+++ Data +++
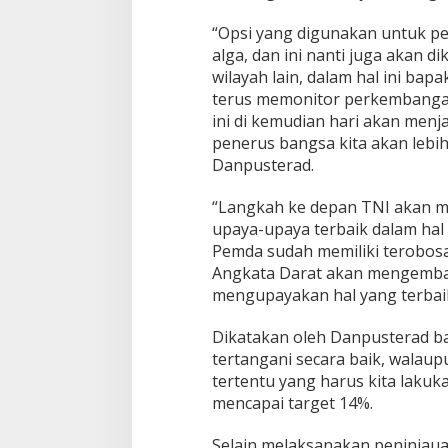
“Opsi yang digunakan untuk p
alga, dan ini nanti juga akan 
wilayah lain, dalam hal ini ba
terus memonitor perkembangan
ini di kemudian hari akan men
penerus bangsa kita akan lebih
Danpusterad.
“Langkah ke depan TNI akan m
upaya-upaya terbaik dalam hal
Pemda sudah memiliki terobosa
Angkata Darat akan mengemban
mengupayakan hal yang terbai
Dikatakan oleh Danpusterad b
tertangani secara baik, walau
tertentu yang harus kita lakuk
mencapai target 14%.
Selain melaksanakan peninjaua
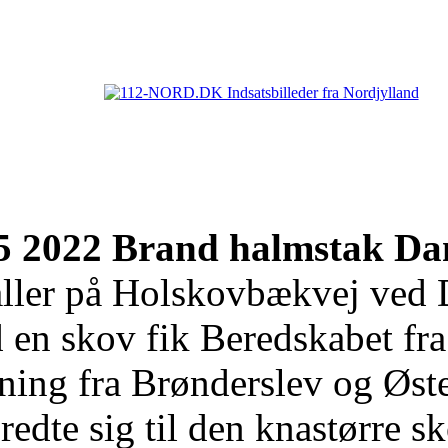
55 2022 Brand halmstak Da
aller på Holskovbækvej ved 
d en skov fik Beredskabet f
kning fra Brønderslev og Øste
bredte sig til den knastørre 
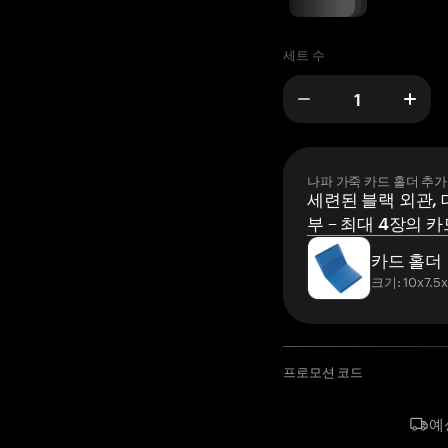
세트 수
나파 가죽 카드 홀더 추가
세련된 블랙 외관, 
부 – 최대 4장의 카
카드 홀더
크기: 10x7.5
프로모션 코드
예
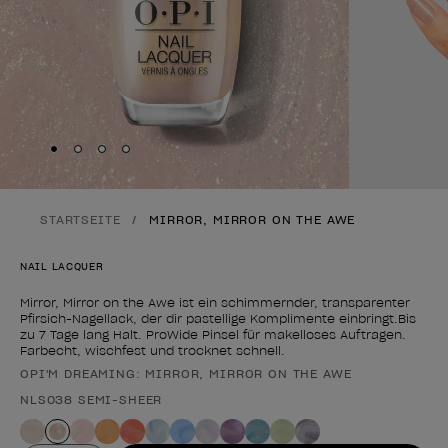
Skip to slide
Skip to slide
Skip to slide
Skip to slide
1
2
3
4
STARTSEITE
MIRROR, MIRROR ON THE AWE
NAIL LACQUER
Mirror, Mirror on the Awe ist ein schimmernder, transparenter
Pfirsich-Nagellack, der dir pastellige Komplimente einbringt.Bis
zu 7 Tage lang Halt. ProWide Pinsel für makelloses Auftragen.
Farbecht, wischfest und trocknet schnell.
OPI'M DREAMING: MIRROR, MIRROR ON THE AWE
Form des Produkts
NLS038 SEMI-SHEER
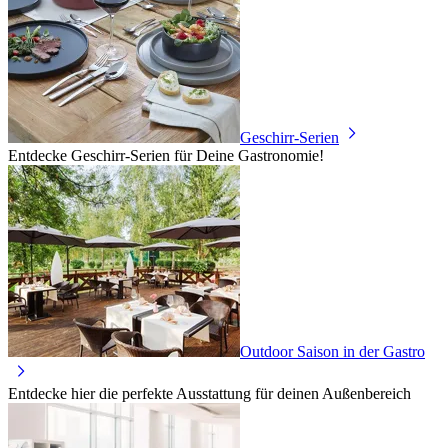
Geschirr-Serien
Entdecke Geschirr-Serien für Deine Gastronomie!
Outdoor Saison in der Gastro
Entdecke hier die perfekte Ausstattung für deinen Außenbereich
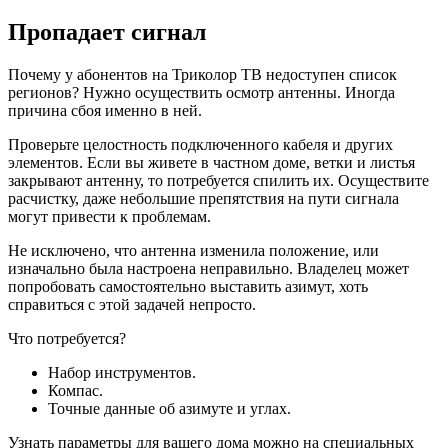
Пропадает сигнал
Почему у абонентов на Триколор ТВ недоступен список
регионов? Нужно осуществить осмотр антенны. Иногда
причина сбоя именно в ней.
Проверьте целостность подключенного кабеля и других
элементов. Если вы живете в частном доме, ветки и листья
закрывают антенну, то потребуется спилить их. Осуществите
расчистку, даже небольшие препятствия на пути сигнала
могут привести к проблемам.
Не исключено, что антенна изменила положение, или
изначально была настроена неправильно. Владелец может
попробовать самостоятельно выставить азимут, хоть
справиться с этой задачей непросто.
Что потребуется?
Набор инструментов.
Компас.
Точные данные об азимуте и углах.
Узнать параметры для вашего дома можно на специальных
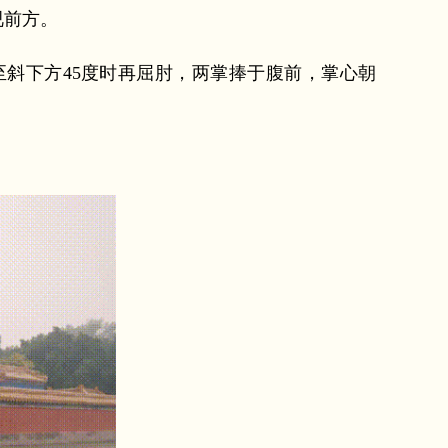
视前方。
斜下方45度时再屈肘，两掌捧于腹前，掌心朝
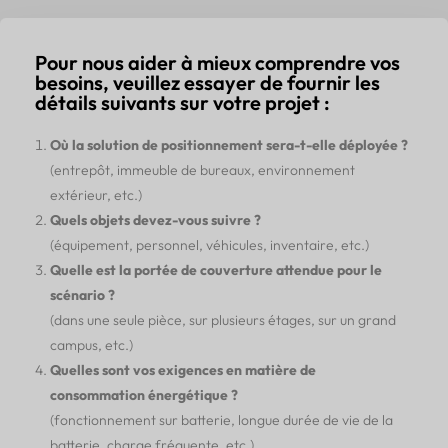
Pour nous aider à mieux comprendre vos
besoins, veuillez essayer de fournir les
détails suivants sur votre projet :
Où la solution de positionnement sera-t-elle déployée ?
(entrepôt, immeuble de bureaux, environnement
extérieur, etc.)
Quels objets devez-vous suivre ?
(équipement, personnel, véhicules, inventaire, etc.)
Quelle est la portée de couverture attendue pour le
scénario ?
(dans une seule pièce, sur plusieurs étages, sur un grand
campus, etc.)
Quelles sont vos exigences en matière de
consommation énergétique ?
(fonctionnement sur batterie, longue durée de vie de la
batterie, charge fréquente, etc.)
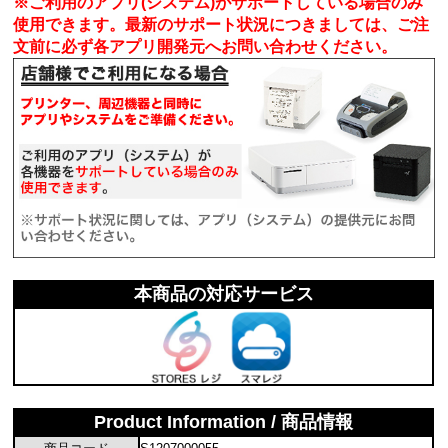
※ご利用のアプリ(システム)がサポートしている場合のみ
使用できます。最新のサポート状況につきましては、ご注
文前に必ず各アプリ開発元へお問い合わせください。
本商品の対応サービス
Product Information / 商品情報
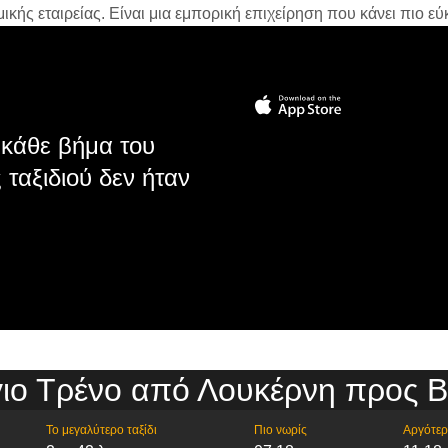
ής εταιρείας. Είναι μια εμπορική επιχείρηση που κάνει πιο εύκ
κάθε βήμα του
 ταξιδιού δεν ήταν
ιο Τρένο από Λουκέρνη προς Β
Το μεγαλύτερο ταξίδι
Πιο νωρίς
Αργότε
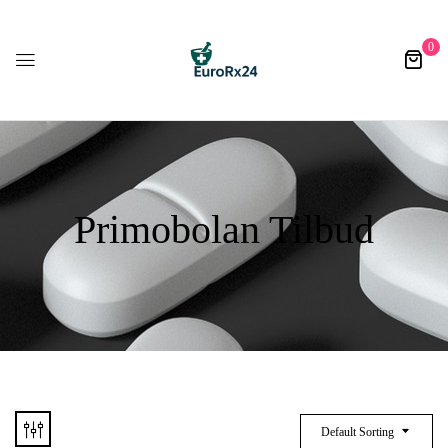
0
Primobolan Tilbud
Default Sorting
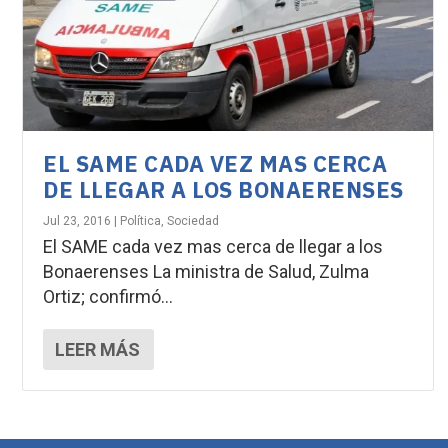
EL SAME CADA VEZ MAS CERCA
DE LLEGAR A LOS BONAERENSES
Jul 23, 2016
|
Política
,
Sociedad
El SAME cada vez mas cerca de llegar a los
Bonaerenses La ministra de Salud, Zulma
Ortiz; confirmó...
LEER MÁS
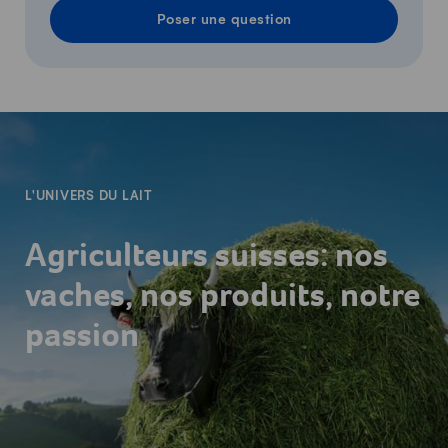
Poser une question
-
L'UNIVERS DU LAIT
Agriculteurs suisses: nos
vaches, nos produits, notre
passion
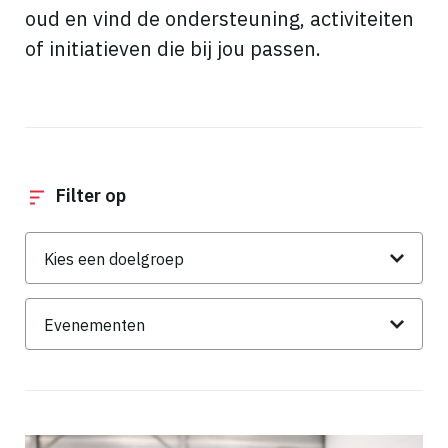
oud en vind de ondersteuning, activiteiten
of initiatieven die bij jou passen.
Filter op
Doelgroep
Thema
+++
§ Assignment
Report each line in the preceding entries that holds the string "Geschirr".

§ Response below
Geschirr-Serien
Entdecke Geschirr-Serien für Deine Gastronomie!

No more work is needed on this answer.